Rezende (2000) afirma que atualmente os telejornais possuem “um modo de fazer”, isto é, estabelecem-se a partir de regras de produção e apresentação, que os tornam padronizados. Neste sentido, o Jornal Nacional (JN), da Rede Globo, apresenta o que é conhecido como “Padrão Globo de “Qualidade”, uma vez que foi responsável por eliminar o tom de improviso do telejornalismo brasileiro e implantar inovações que foram sendo, paulatinamente, utilizadas nas demais emissoras do país e ainda estão.
2. Referencial Teórico
2.1 O Jornal Nacional
A estreia do Jornal Nacional aconteceu no dia 1º de setembro de 1969. Na época, o referido telejornal era apresentado por dois âncoras: Cid Moreira e Hilton Gomes. O seu início foi marcado pela “agressividade” do projeto: o referido telejornal foi o primeiro do Brasil a ser transmitido para diversas cidades do país, sendo um marco da história do telejornalismo brasileiro (Piccinin, 2008).
De acordo com Maia (2007, p.45), o projeto arrojado deu certo e o JN (como é conhecido) comemora o fato de ser o telejornal brasileiro que está no ar há mais tempo, tendo completado 51 anos em 2020. Inicialmente, era apresentado em 30 minutos e, partir da década de 1980, aumentou o tempo exibição, passando para 40 minutos. Hoje em dia, o telejornal é transmitido entre 40 minutos e 1 hora, de segunda a sábado.
A bancada do telejornal, sempre composta de grandes nomes do telejornalismo brasileiro, como Cid Moreira, Hilton Gomes, Heron Domingues, Sérgio Chapelin e Willian Bonner, só foi ocupada por uma mulher em 1992, isto é, 23 anos após sua estreia. A jornalista Valéria Monteiro, após apresentar o Jornal Hoje e o Fantástico, passou a apresentar o JN junto com Cid Moreira. Depois dela, já ocuparam o mesmo espaço, respectivamente, Sandra Annenberg, Ana Paula Padrão, Mônica Waldvogel, Lilian Witte Fibbe, Carla Vilhena, Fátima Bernardes, Patrícia Poeta, Renata Vasconcellos, Maria Júlia Coutinho e outros nomes da casa. (Memórias Globo, 2004).
2.2 O líder de audiência padroniza práticas no telejornal
Não foi a Rede Globo de Televisão a responsável pelo nascimento do telejornalismo no Brasil, mas foi ela a responsável pelas mudanças nas práticas do telejornal e pela fixação das mesmas como regra telejornalística. Rezende (2000) é categórico quando afirma que foi a referida emissora que trabalhou para implantar um modelo padronizado no telejornal, eliminando o improviso, implantando cenários específicos para o noticiário, exigindo a revisão de texto, preocupando-se com entonação de voz e vestuário dos envolvidos.

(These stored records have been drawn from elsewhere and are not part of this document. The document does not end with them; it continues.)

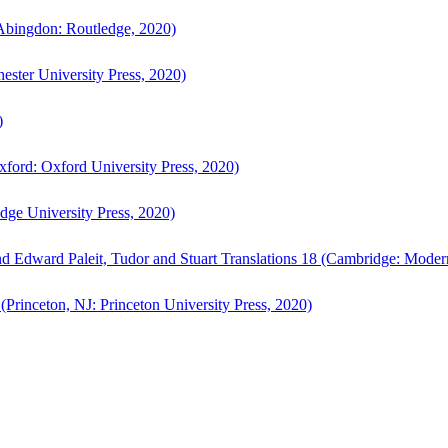
bingdon: Routledge, 2020)
ster University Press, 2020)
)
ford: Oxford University Press, 2020)
ge University Press, 2020)
d Edward Paleit, Tudor and Stuart Translations 18 (Cambridge: Moder
(Princeton, NJ: Princeton University Press, 2020)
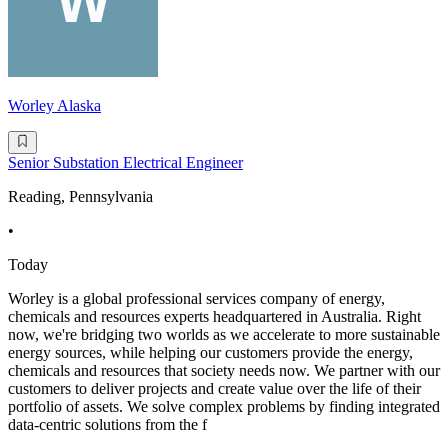
Worley Alaska
Senior Substation Electrical Engineer
Reading, Pennsylvania
•
Today
Worley is a global professional services company of energy,
chemicals and resources experts headquartered in Australia. Right
now, we're bridging two worlds as we accelerate to more sustainable
energy sources, while helping our customers provide the energy,
chemicals and resources that society needs now. We partner with our
customers to deliver projects and create value over the life of their
portfolio of assets. We solve complex problems by finding integrated
data-centric solutions from the f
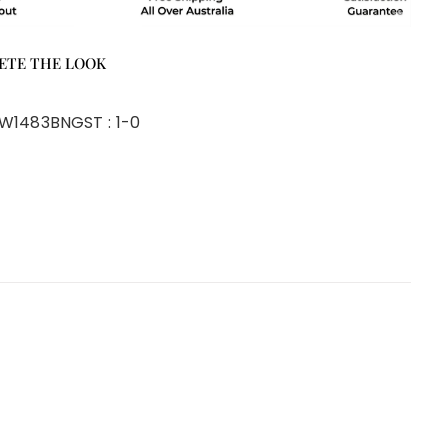
ETE THE LOOK
W1483BNG
ST :
1-0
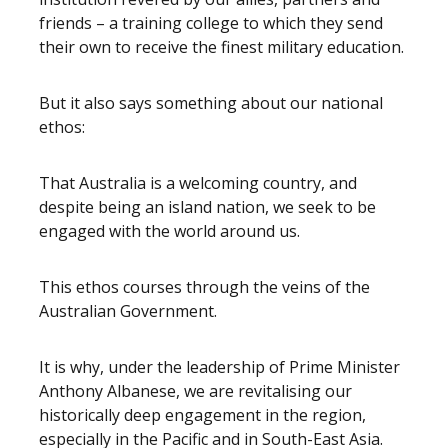
friends – a training college to which they send
their own to receive the finest military education.
But it also says something about our national
ethos:
That Australia is a welcoming country, and
despite being an island nation, we seek to be
engaged with the world around us.
This ethos courses through the veins of the
Australian Government.
It is why, under the leadership of Prime Minister
Anthony Albanese, we are revitalising our
historically deep engagement in the region,
especially in the Pacific and in South-East Asia.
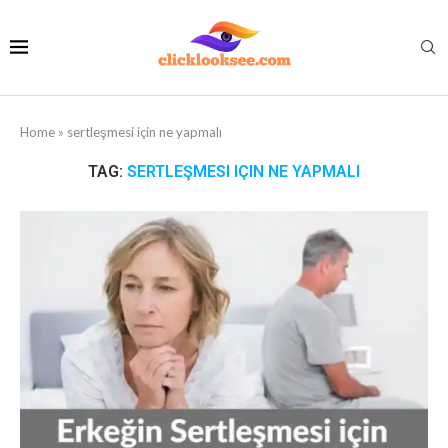
Home
»
sertleşmesi için ne yapmalı
TAG:
SERTLEŞMESI IÇIN NE YAPMALI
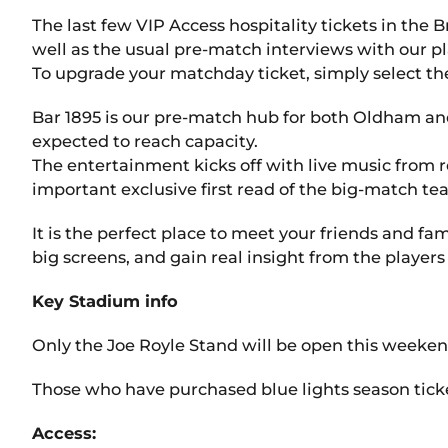
The last few VIP Access hospitality tickets in the
well as the usual pre-match interviews with our p
To upgrade your matchday ticket, simply select the
Bar 1895 is our pre-match hub for both Oldham and 
expected to reach capacity.
The entertainment kicks off with live music from 
important exclusive first read of the big-match te
It is the perfect place to meet your friends and fa
big screens, and gain real insight from the player
Key Stadium info
Only the Joe Royle Stand will be open this weekend
Those who have purchased blue lights season tickets
Access:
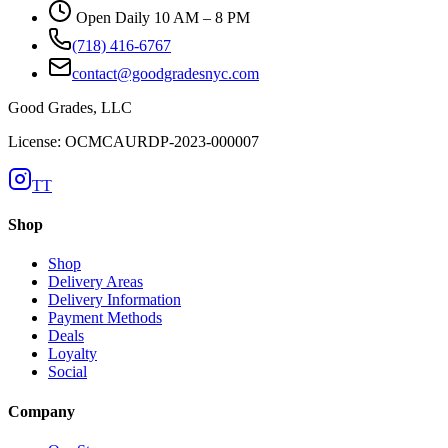
Open Daily 10 AM – 8 PM
(718) 416-6767
contact@goodgradesnyc.com
Good Grades, LLC
License: OCMCAURDP-2023-000007
TT
Shop
Shop
Delivery Areas
Delivery Information
Payment Methods
Deals
Loyalty
Social
Company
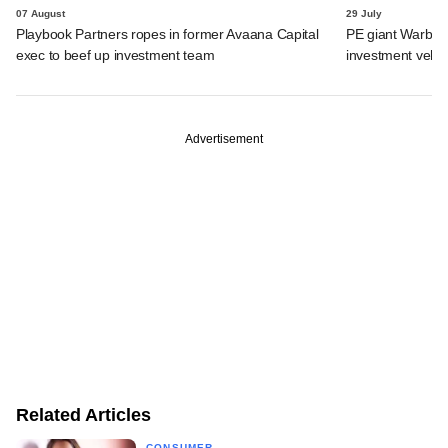
07 August
29 July
Playbook Partners ropes in former Avaana Capital
PE giant Warburg 
exec to beef up investment team
investment vehic
Advertisement
Related Articles
CONSUMER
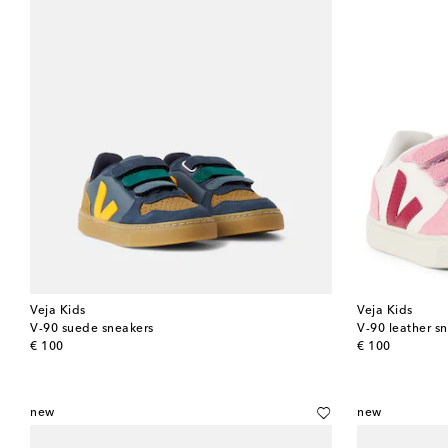
Veja Kids
Veja Kids
V-90 suede sneakers
V-90 leather s
original price
original price
€ 100
€ 100
new
new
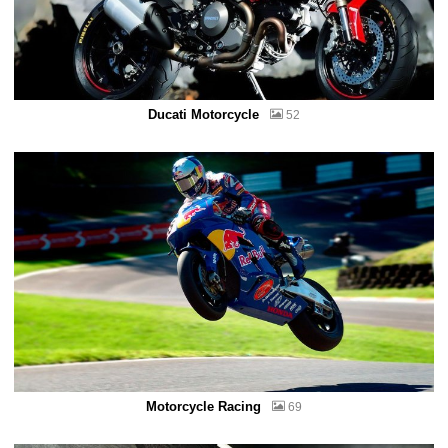
Ducati Motorcycle
52
Motorcycle Racing
69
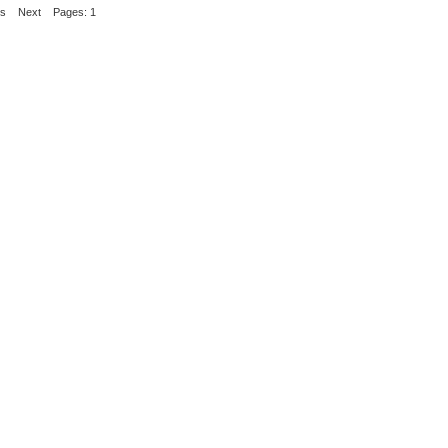
us
Next
Pages: 1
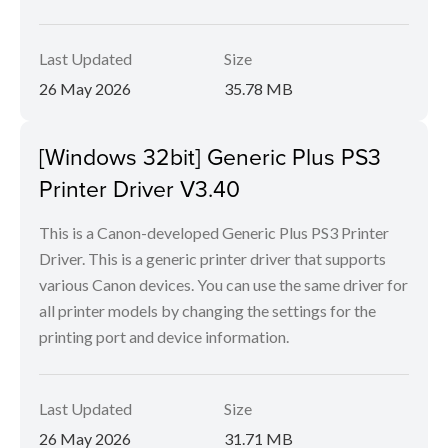
Last Updated
Size
26 May 2026
35.78 MB
[Windows 32bit] Generic Plus PS3
Printer Driver V3.40
This is a Canon-developed Generic Plus PS3 Printer
Driver. This is a generic printer driver that supports
various Canon devices. You can use the same driver for
all printer models by changing the settings for the
printing port and device information.
Last Updated
Size
26 May 2026
31.71 MB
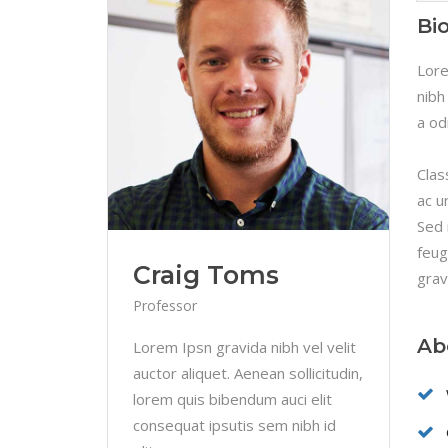
Linked Image List
Tes
Bi
Ty
Lore
nibh
a od
Clas
ac u
Sed 
feug
Craig Toms
grav
Professor
Ab
Lorem Ipsn gravida nibh vel velit
auctor aliquet. Aenean sollicitudin,
lorem quis bibendum auci elit
consequat ipsutis sem nibh id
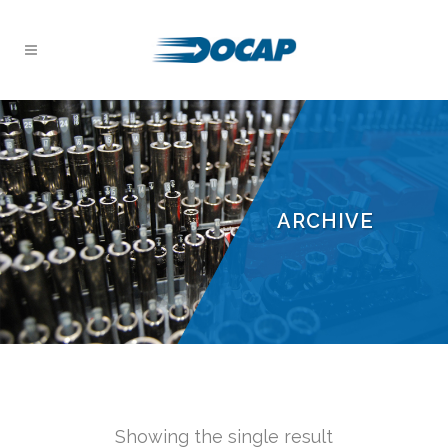
ARCHIVE
Showing the single result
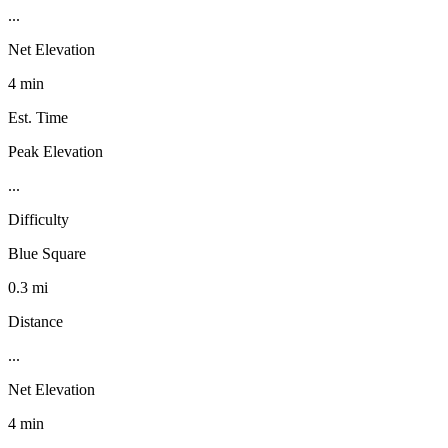
...
Net Elevation
4 min
Est. Time
Peak Elevation
...
Difficulty
Blue Square
0.3 mi
Distance
...
Net Elevation
4 min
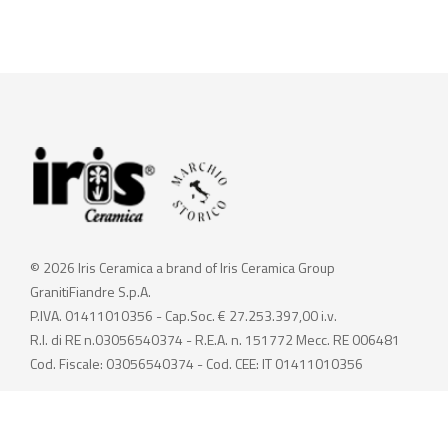
© 2026 Iris Ceramica a brand of Iris Ceramica Group
GranitiFiandre S.p.A.
P.IVA. 01411010356 - Cap.Soc. € 27.253.397,00 i.v.
R.I. di RE n.03056540374 - R.E.A. n. 151772 Mecc. RE 006481
Cod. Fiscale: 03056540374 - Cod. CEE: IT 01411010356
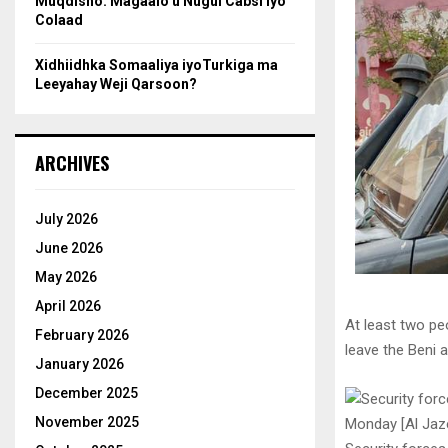
Muqdisho: Magaalo u Nugul Cabsi iyo
Colaad
Xidhiidhka Somaaliya iyoTurkiga ma
Leeyahay Weji Qarsoon?
ARCHIVES
July 2026
June 2026
May 2026
April 2026
At least two p
February 2026
leave the Beni a
January 2026
December 2025
November 2025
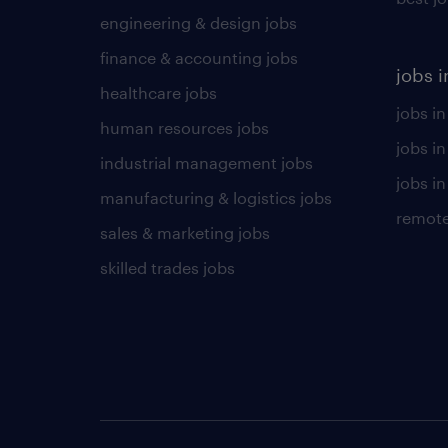
engineering & design jobs
finance & accounting jobs
jobs i
healthcare jobs
jobs in
human resources jobs
jobs i
industrial management jobs
jobs in
manufacturing & logistics jobs
remote
sales & marketing jobs
skilled trades jobs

Oliveira Júnior (2006) explica que todo o planejamento e cuidado destinados aos âncoras, a qualidade visual que inclui desde a captação até a edição de imagens foram responsáveis pela criação de uma “linguagem” telejornalística no Brasil. O autor explica, também, que um dos diferenciais apresentados pelo Jornal Nacional foi a inserção de depoimentos com entrevistados, dando voz às pessoas e, consequentemente, maior qualidade à informação. Outra inovação trazida pelo JN foi a utilização da imagem do repórter no corpo da telerreportagem. Isso exigiu treinamento, não apenas para os repórteres que se encontravam nos grandes centros, mas também para aqueles que estavam em regiões menores Brasil afora.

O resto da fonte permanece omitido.